Lightweight experiment storage library for scientific simulations.

Project description

talosdb

Lightweight experiment storage library for scientific simulations. Named after Talos I station.

Installation

pip install talosdb

Quickstart

from talosdb import TalosDB
from itertools import product

db = TalosDB("~/science/results")
exp = db.experiment("vc_sweep_2025")

A_grid = [0.5, 1.0, 1.5]
beta_grid = [1.0, 2.0]

for A, beta in product(A_grid, beta_grid):
    result = simulate(A, beta)  # numpy array
    with exp.run({"A": A, "beta": beta}) as run:
        run.save(result)
        run.save_params({"gamma": 0.1, "T": 300})  # extra constants
        run.save_plot(my_plot_fn, result)

File layout

db_root/
└── vc_sweep_2025/
    ├── experiment.json          # metadata: name, creation date
    ├── A=0.5_beta=1.0/
    │   ├── data.dat             # human-readable TSV (numpy array)
    │   ├── params.json          # all parameters (name + extra)
    │   └── plot.png             # if save_plot() was called
    └── A=1.0_beta=2.0/
        ├── data.dat
        └── params.json

API reference

TalosDB

db = TalosDB("path/to/db")        # creates root folder if absent
db.experiment("name")              # create / open experiment
db.experiment()                    # name = datetime stamp
db.list_experiments()              # → list[str]
db.delete_experiment("name", confirm=True)

Experiment

exp = db.experiment("my_exp")

# Create / open a run
run  = exp.run({"A": 0.5, "beta": 1.0})
# or as context manager (marks failed.json on exception):
with exp.run({"A": 0.5, "beta": 1.0}) as run:
    ...

# Load
run  = exp.load({"A": 0.5, "beta": 1.0})   # exact match
runs = exp.query({"beta": 1.0})             # subset match → list[Run]
runs = exp.all_runs()                        # every run

Run

run.save(result)                            # numpy array → data.dat
run.save_params({"gamma": 0.1, "T": 300})  # extra params → params.json
run.save_plot(plot_fn, result)              # calls plot_fn(result, path)

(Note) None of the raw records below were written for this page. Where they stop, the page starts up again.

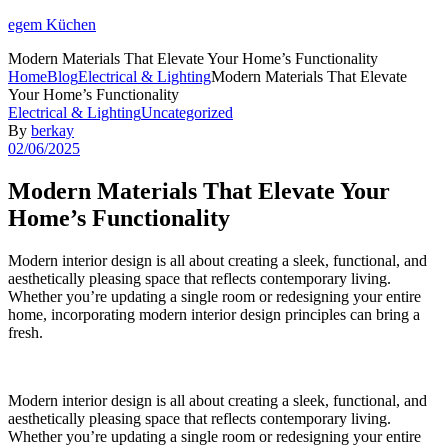
egem Küchen
Modern Materials That Elevate Your Home’s Functionality
Home
Blog
Electrical & Lighting
Modern Materials That Elevate
Your Home’s Functionality
Categories
Electrical & Lighting
Uncategorized
By
berkay
02/06/2025
Modern Materials That Elevate Your
Home’s Functionality
Modern interior design is all about creating a sleek, functional, and
aesthetically pleasing space that reflects contemporary living.
Whether you’re updating a single room or redesigning your entire
home, incorporating modern interior design principles can bring a
fresh.
Modern interior design is all about creating a sleek, functional, and
aesthetically pleasing space that reflects contemporary living.
Whether you’re updating a single room or redesigning your entire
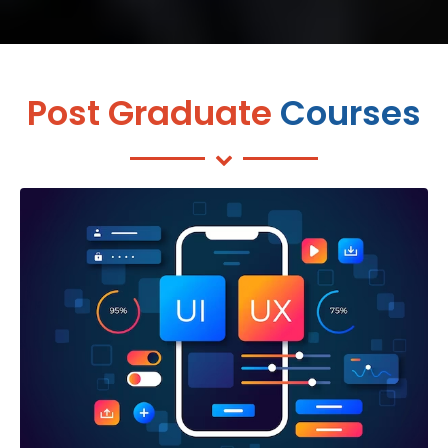
Post Graduate
Courses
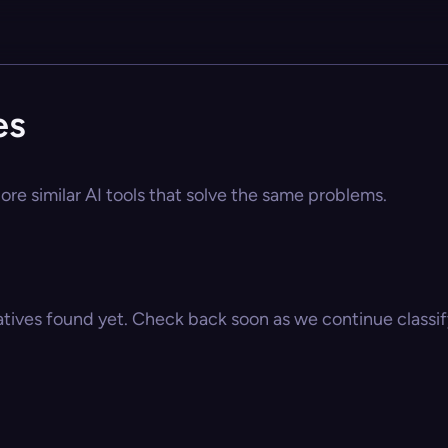
es
ore similar AI tools that solve the same problems.
atives found yet. Check back soon as we continue classify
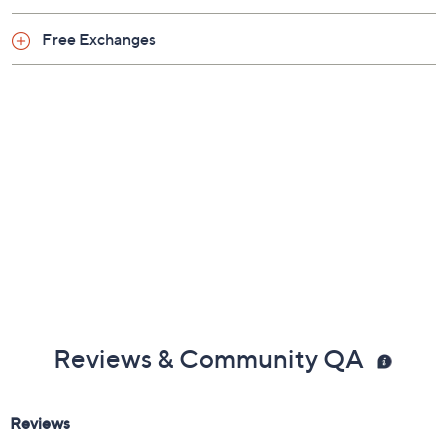
Free Exchanges
Reviews & Community QA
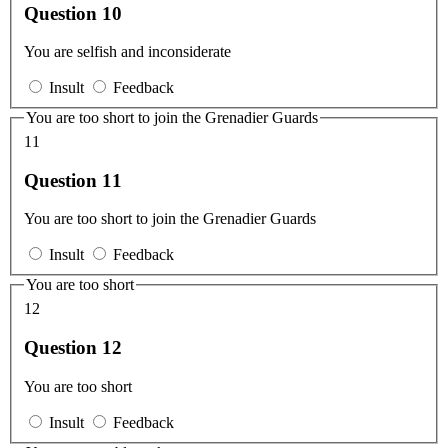
Question 10
You are selfish and inconsiderate
Insult
Feedback
You are too short to join the Grenadier Guards
11
Question 11
You are too short to join the Grenadier Guards
Insult
Feedback
You are too short
12
Question 12
You are too short
Insult
Feedback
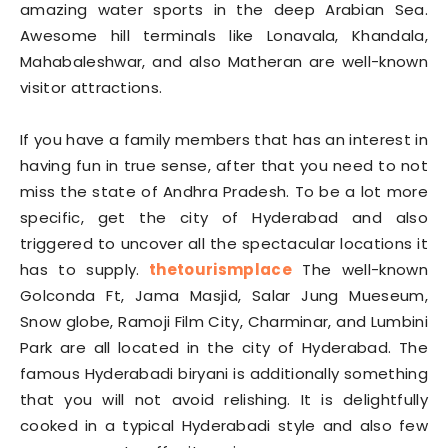
amazing water sports in the deep Arabian Sea.
Awesome hill terminals like Lonavala, Khandala,
Mahabaleshwar, and also Matheran are well-known
visitor attractions.
If you have a family members that has an interest in
having fun in true sense, after that you need to not
miss the state of Andhra Pradesh. To be a lot more
specific, get the city of Hyderabad and also
triggered to uncover all the spectacular locations it
has to supply.
thetourismplace
The well-known
Golconda Ft, Jama Masjid, Salar Jung Mueseum,
Snow globe, Ramoji Film City, Charminar, and Lumbini
Park are all located in the city of Hyderabad. The
famous Hyderabadi biryani is additionally something
that you will not avoid relishing. It is delightfully
cooked in a typical Hyderabadi style and also few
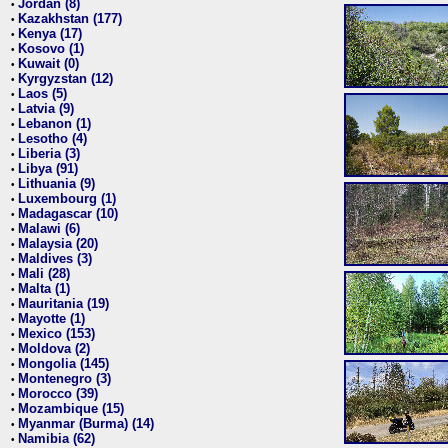
Jordan (8)
•
Kazakhstan (177)
•
Kenya (17)
•
Kosovo (1)
•
Kuwait (0)
•
Kyrgyzstan (12)
•
Laos (5)
•
Latvia (9)
•
Lebanon (1)
•
Lesotho (4)
•
Liberia (3)
•
Libya (91)
•
Lithuania (9)
•
Luxembourg (1)
•
Madagascar (10)
•
Malawi (6)
•
Malaysia (20)
•
Maldives (3)
•
Mali (28)
•
Malta (1)
•
Mauritania (19)
•
Mayotte (1)
•
Mexico (153)
•
Moldova (2)
•
Mongolia (145)
•
Montenegro (3)
•
Morocco (39)
•
Mozambique (15)
•
Myanmar (Burma) (14)
•
Namibia (62)
•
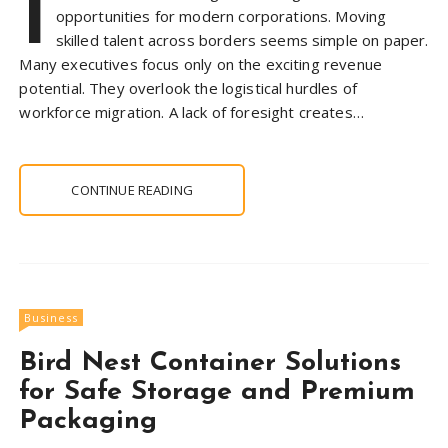
I
opportunities for modern corporations. Moving
skilled talent across borders seems simple on paper.
Many executives focus only on the exciting revenue
potential. They overlook the logistical hurdles of
workforce migration. A lack of foresight creates…
CONTINUE READING
Business
Bird Nest Container Solutions
for Safe Storage and Premium
Packaging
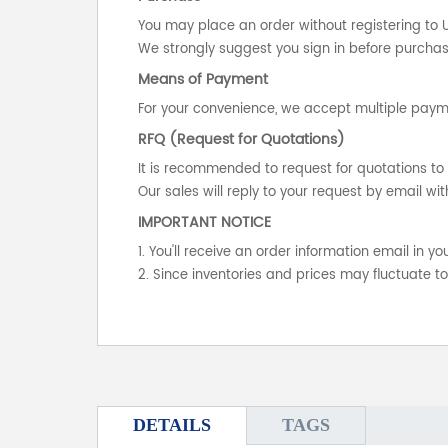
You may place an order without registering to 
We strongly suggest you sign in before purchasi
Means of Payment
For your convenience, we accept multiple payme
RFQ (Request for Quotations)
It is recommended to request for quotations to 
Our sales will reply to your request by email wit
IMPORTANT NOTICE
1. You'll receive an order information email in 
2. Since inventories and prices may fluctuate t
DETAILS
TAGS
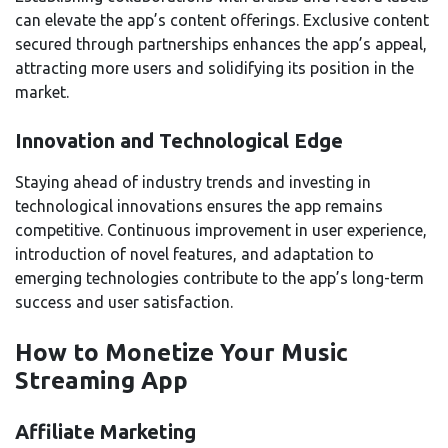
can elevate the app’s content offerings. Exclusive content
secured through partnerships enhances the app’s appeal,
attracting more users and solidifying its position in the
market.
Innovation and Technological Edge
Staying ahead of industry trends and investing in
technological innovations ensures the app remains
competitive. Continuous improvement in user experience,
introduction of novel features, and adaptation to
emerging technologies contribute to the app’s long-term
success and user satisfaction.
How to Monetize Your Music
Streaming App
Affiliate Marketing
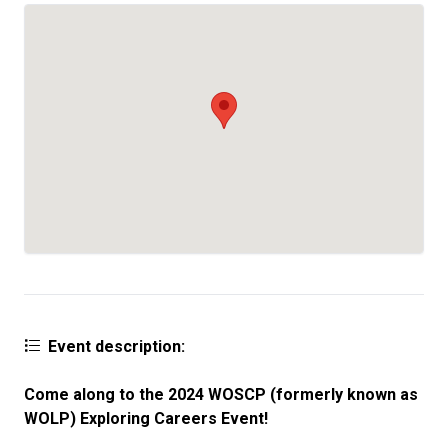
Event description:
Come along to the 2024 WOSCP
(formerly known as
WOLP)
Exploring Careers Event!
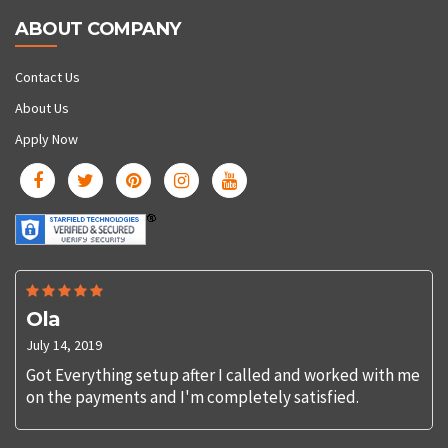
ABOUT COMPANY
Contact Us
About Us
Apply Now
Ola
July 14, 2019
Got Everything setup after I called and worked with me
on the payments and I'm completely satisfied.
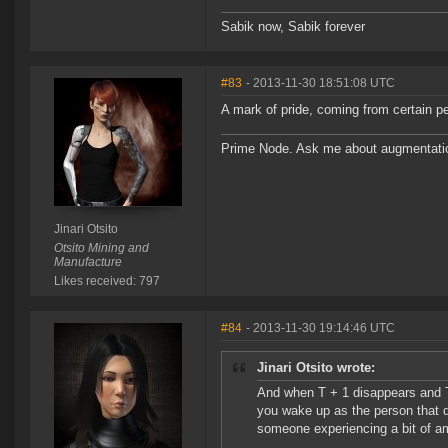
Sabik now, Sabik forever
#83
- 2013-11-30 18:51:08 UTC
A mark of pride, coming from certain p
Prime Node. Ask me about augmentati
Jinari Otsito
Otsito Mining and
Manufacture
Likes received: 797
#84
- 2013-11-30 19:14:46 UTC
Jinari Otsito wrote:
And when T + 1 disappears and T w
you wake up as the person that di
someone experiencing a bit of am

result = run.load_data()                    # → np.ndarray
params = run.load_params()                  # → dict
run.is_failed()                             # → bool
run.load_failure()                          # → dict with error info

plot_fn contract

def my_plot_fn(result, save_path):
    fig, ax = plt.subplots()
    ax.plot(result[:, 0], result[:, 1])
    fig.savefig(save_path)
    plt.close(fig)

talosdb does not import matplotlib — rendering is entirely the caller's responsibility.

.dat format

Arrays are stored as human-readable TSV with a small header:

# shape: 100 2
# dtype: float64
0.0	0.001
0.1	0.043
...

3D+ arrays are split into labelled 2D slices:

# shape: 2 3 4
# dtype: float64
# slice [0]
1.0	2.0	3.0	4.0
5.0	6.0	7.0	8.0
9.0	10.0	11.0	12.0

# slice [1]
...

The shape header ensures exact reconstruction on load regardless of dimensionality.

License

MIT

Project details


Download files

Download the file for your platform. If you're not sure which to choose, learn more about installing packages.

Source Distribution

talosdb-0.1.1.tar.gz (5.7 kB view details)

Uploaded Source

Built Distribution

If you're not sure about the file name format, learn more about wheel file names.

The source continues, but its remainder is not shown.